A month after Abbott issued a safety notice describing a defect that could cause some of its COVID-19 tests to return false positive results, the FDA has upgraded the issue into a Class I recall.
In early September, Abbott notified its healthcare provider and laboratory customers that it had identified an issue with the software used by special lab processing equipment to prepare swab samples for testing with its Alinity m SARS-CoV-2 and Alinity m Resp-4-Plex assays.
The software automates the mixing of chemicals with the patient samples. Under certain mixing parameters, enough liquid may be added to a sample to cause it to overflow into neighboring wells in the processing tray. That could result in mistakenly positive results if a COVID-positive sample overflows into a nearby negative one.
Abbott’s notice and a subsequent letter sent by the FDA to healthcare providers advised customers to consider all positive results returned by the two affected tests to be “presumptive.” They recommended that anyone who had received a positive result in recent weeks be immediately retested with another diagnostic. Additionally, they warned patients who received positive results from the test kits in past months to keep in mind that they may not have actually had the coronavirus and so should not presume to be protected by antibodies.

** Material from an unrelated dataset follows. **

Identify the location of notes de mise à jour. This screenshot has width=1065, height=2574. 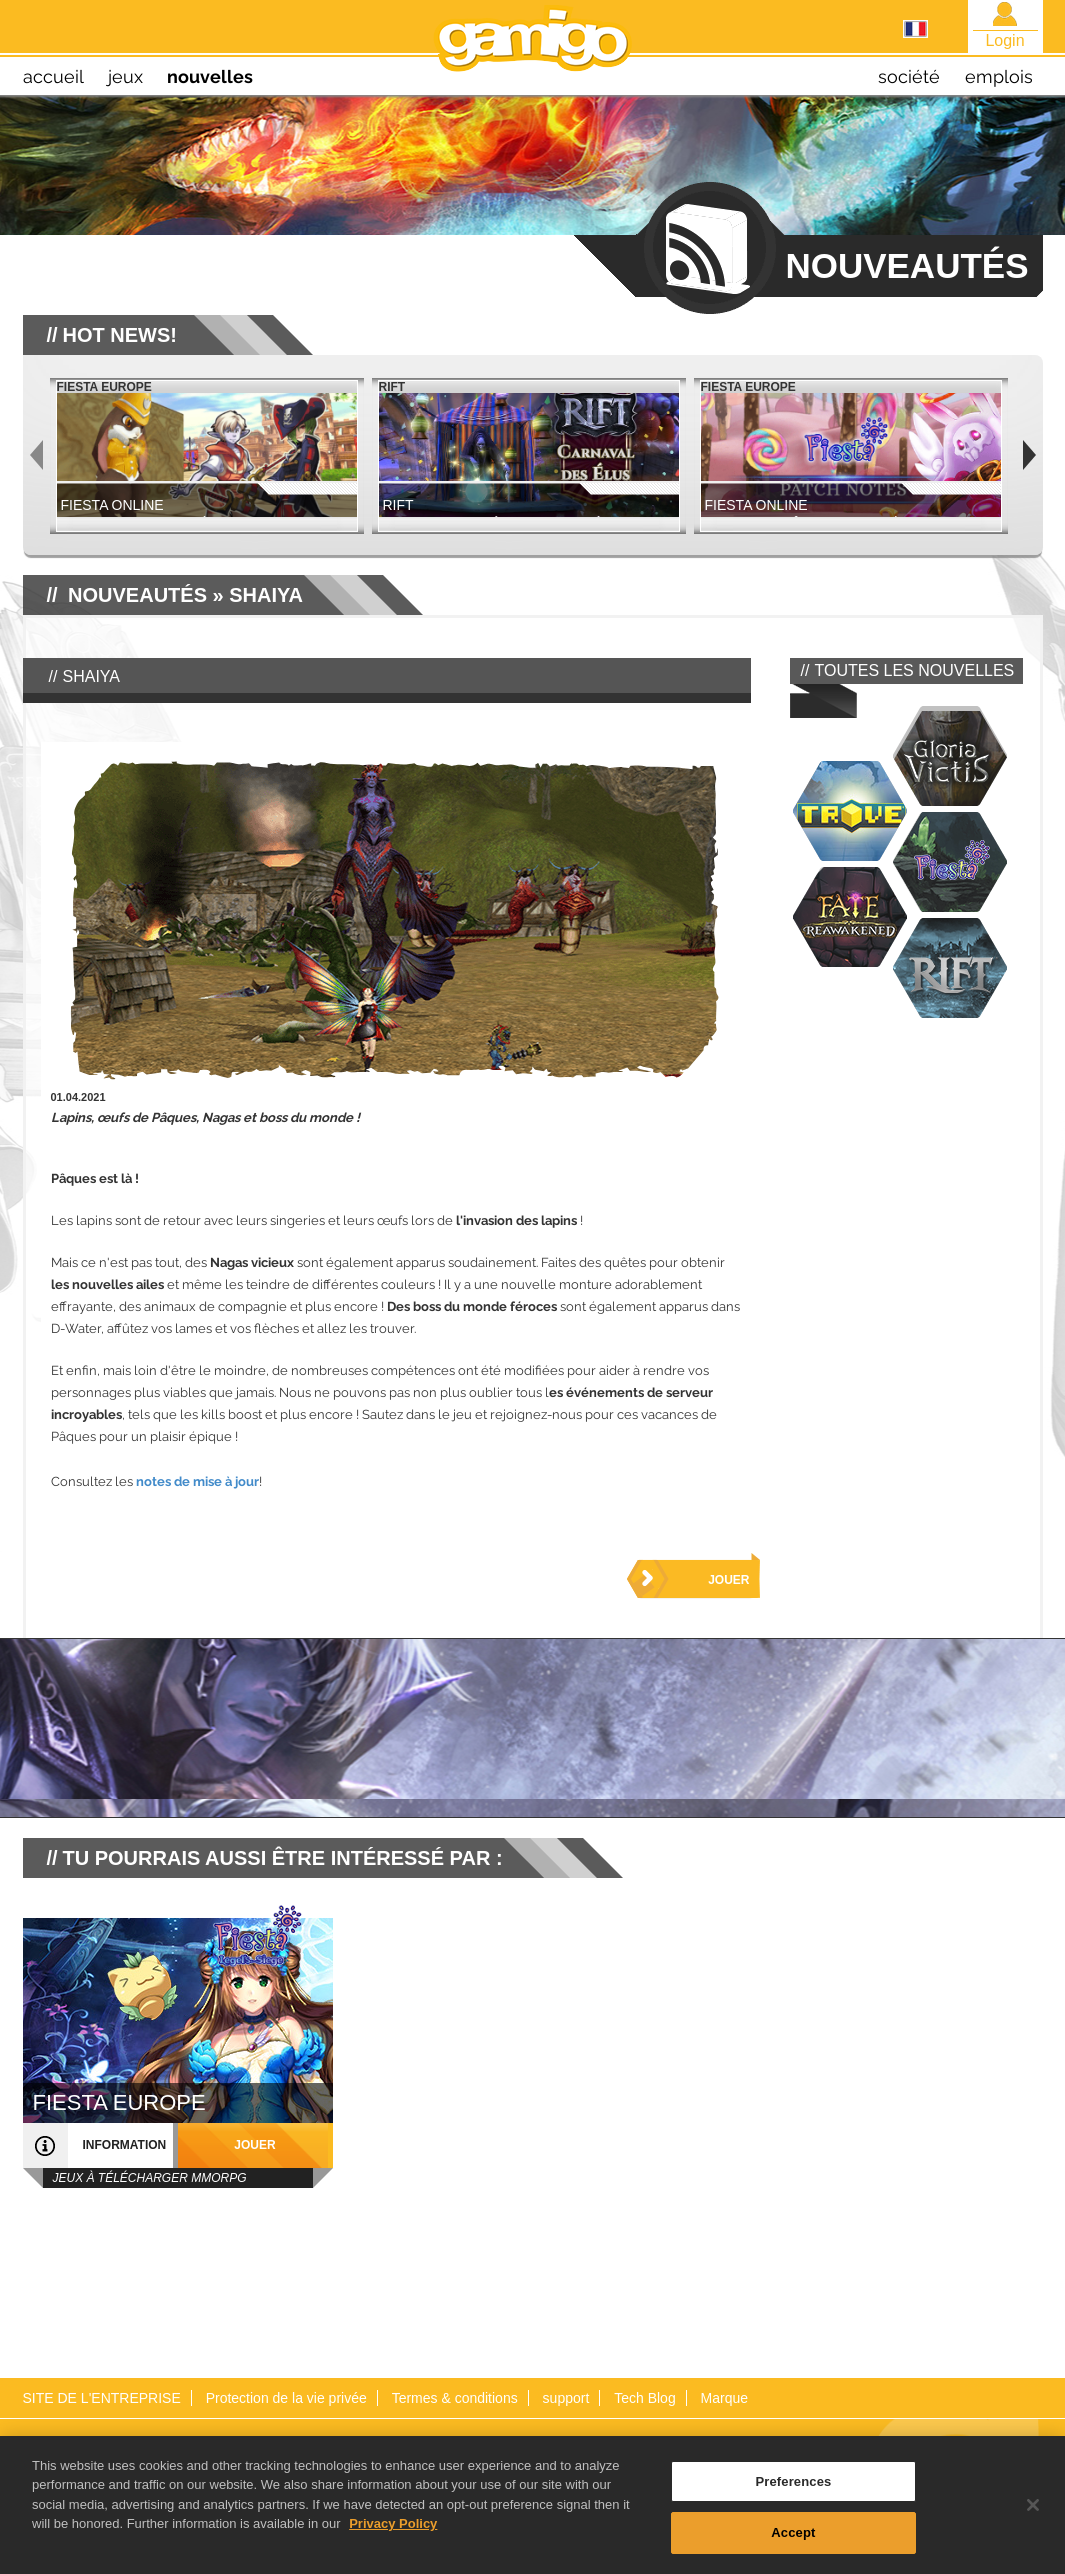 (197, 1481).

The FDA’s latest update isn’t a recall in the traditional sense of the term. Rather than asking customers to return the affected tests, it notes that the automated software in the lab equipment required to process those tests is in the process of being corrected.
The Class I label indicates that the issue is a serious one, with the FDA identifying a high risk of causing serious adverse events or death—though none have yet been reported in connection with the software defect.

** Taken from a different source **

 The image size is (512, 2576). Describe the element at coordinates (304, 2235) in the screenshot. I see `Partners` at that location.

Some potential risks of false positives include unnecessary treatments or isolation, delayed diagnosis of the actual cause of a test-taker’s illness and the continued spread of the virus if people with seemingly positive results are quarantined together, the agency said.
According to the recall notice, 187 software installations are undergoing corrections. Altogether, those programs are responsible for analyzing the results of more than 10 million already distributed tests: more than 9.9 million Alinity m SARS-CoV-2 tests and just over 48,000 of the Resp-4-Plex assays, which test for respiratory syncytial virus and influenza A and B as well as the coronavirus.
A handful of other COVID tests have also been subject to FDA recalls, though most, like Quidel’s July announcement, were because of a heightened risk of false negatives rather than false positives.
Just this month, however, another test was found to potentially send back incorrectly positive results. The FDA offered up its Class I label last week to Ellume’s voluntary recall of its over-the-counter COVID-19 Home Test kits, caused by an undisclosed manufacturing issue that was found to return more false positives than had been observed in initial clinical testing.